Adutor do Castanhão

O juiz da 32ª Vara Federal no Ceará, Danilo Dias Vasconcelos Almeida determinou a instauração de inquérito a ser conduzido pela Polícia Federal (PF), nos autos relativos às delações dos ex-executivos da Odebrechet, Ariel Parente Costa e João Pacífico, no âmbito da Operação Lava Jato, que noticiam crimes nas obras do sistema de transferência de água para Fortaleza, através de adutor do Açude Castanhão, em 2005.

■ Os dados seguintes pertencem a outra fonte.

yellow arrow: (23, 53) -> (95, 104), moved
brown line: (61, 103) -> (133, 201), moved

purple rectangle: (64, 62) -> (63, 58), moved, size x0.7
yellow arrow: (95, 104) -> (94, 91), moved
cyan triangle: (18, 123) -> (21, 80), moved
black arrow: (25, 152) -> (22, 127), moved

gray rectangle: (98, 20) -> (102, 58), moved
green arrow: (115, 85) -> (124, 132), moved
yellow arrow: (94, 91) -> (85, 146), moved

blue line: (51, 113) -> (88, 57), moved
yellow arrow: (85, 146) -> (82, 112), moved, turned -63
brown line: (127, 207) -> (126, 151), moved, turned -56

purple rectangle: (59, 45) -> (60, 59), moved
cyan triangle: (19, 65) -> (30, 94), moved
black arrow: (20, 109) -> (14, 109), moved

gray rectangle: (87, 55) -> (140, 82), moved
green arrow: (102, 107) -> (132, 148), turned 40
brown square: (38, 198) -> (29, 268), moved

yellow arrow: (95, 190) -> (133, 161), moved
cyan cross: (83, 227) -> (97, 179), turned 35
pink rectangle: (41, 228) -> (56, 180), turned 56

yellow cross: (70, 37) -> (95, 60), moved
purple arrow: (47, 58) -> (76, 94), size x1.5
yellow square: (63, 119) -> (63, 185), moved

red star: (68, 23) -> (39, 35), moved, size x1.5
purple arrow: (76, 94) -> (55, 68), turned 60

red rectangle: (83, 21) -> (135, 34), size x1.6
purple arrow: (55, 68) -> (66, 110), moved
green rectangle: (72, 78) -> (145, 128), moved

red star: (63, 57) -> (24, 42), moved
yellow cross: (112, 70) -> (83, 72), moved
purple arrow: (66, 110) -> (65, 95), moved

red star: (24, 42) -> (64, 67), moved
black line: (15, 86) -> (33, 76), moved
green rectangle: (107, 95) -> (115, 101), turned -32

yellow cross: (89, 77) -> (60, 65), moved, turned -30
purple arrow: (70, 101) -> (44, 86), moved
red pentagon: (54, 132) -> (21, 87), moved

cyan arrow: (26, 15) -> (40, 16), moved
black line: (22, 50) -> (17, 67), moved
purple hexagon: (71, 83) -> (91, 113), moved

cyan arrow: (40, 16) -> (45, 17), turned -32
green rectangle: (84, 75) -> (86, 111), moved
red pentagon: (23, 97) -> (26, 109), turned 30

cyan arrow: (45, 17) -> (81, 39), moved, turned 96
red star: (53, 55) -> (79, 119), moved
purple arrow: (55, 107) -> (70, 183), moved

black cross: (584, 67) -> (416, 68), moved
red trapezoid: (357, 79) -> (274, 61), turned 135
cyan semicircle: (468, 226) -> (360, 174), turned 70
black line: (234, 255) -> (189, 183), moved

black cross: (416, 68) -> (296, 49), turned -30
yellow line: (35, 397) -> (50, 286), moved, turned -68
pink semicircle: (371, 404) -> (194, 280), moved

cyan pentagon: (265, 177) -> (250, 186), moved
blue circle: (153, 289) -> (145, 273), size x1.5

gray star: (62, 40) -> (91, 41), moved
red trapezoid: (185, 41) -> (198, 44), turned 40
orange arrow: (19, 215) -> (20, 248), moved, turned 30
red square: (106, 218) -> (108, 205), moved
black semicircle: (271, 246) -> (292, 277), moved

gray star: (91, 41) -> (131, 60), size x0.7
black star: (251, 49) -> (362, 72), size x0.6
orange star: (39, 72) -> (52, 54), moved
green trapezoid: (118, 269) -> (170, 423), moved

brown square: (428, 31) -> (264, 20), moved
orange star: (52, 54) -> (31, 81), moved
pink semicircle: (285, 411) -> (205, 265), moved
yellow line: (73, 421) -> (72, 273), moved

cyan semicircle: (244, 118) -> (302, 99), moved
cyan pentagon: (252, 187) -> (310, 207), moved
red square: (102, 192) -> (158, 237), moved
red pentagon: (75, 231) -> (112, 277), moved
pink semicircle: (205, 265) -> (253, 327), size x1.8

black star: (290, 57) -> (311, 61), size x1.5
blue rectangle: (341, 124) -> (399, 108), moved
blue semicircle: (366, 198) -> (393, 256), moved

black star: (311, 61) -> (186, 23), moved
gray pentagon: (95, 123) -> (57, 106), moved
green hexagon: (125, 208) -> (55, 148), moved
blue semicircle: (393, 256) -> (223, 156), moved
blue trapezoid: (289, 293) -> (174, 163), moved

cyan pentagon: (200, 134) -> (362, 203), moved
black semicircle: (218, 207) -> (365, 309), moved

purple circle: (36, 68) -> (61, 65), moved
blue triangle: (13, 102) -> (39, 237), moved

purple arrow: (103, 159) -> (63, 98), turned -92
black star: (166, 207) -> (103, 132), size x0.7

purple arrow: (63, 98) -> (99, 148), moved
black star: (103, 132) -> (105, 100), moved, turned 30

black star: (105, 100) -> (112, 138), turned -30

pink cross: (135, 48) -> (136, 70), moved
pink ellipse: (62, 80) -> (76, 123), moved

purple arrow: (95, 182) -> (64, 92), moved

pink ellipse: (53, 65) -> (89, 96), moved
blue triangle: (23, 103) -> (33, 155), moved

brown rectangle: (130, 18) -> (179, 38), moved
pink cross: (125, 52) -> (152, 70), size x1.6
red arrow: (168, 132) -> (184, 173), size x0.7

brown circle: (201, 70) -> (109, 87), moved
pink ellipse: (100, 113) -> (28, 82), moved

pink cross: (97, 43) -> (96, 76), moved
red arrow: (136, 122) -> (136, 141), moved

Para Danilo Almeida as investigações devem apurar todos os crimes relatados nas colaborações premiadas, em relação a todos os seus autores. O juiz entende que seria prematuro afastar investigações em relação a determinadas pessoas ou fatos.
Danilo Almeida negou a remessa dos autos ao Distrito Federal para apuração os ilícitos imputados ao ex-ministro da Integração Nacional, Geddel Vieira Lima (PMDB-BA). Segundo o juiz, uma vez que esses crimes teriam ocorrido no Ceará, traz a competência para a Seção Judiciária do Ceará. Por fim, não foi acolhida a solicitação de que as condutas imputadas ao assessor do MPF-CE, Marco Antônio de Alencar Araripe sejam conduzidas apenas no âmbito do Ministério Público Federal. O magistrado considera que tal investigação deve ser conduzida também pela Polícia Federal.
Em novembro de 2016, Geddel se demitiu da secretaria de Governo. Aliado de Michel Temer, ele deixou o cargo após ser acusado pelo ex-ministro da Cultura Marcelo Calero de pressioná-lo para liberar uma obra em Salvador.
A decisão indeferiu os pedidos formulados pelo Ministério Público Federal do Ceará (MPF-CE). O órgão solicitou instauração de inquérito apenas quanto aos fatos delitivos atribuídos a César Pinheiro,
ex-secretário de Recursos Hídricos do Ceará, e a Leão Humberto Montezuma, ex-superintendente de Obras Hidráulicas do Ceará. Em sua manifestação, o MPF-CE pediu também a extinção da punibilidade do ex-governador cearense Lúcio Alcântara (PR) e de ex-secretário de Recursos Hídricos, Edinardo Ximenes, além da extinção de punibilidade dos representantes das empreiteiras Andrade Gutierez e Queiroz Galvão.
As colaborações premiadas de executivos do Grupo Odebrecht noticiam a ocorrência de vários ilícitos, especialmente corrupção ativa e passiva (pagamentos e recebimentos de vantagens indevidas em relação a funcionários públicos), peculato-desvio (recebimento por serviços não executados), fraude à licitação (por meio do ajuste entre concorrentes) e lavagem de dinheiro (utilização de casa de câmbio para mascaramento do ilícito).
A defesa de Geddel mesmo com o caso sendo investigado na Justiça Federal do Ceará só vai se manifestar quando for intimada a depor. Lúcio Alcântara negou qualquer favorecimento na obra. As
defesas de César Pinheiro, Leão Montezuma e Marco Antônio Araripe esperam ter acesso ao processo para se manifestarem.
A família de Edinardo Rodrigues (in memorian), através de nota de esclarecimento diz que "é com muita indignação que toma conhecimento pelos meios de comunicação sobre a denúncia infundada acerca de suspeita de desvios de recursos da obra de uma adutora do Castanhão. Tal denúncia é uma
infâmia contra um homem público que não pode mais se defender pessoalmente. Diante dos fatos, a família envidará esforços no sentido de esclarecer judicialmente a delação".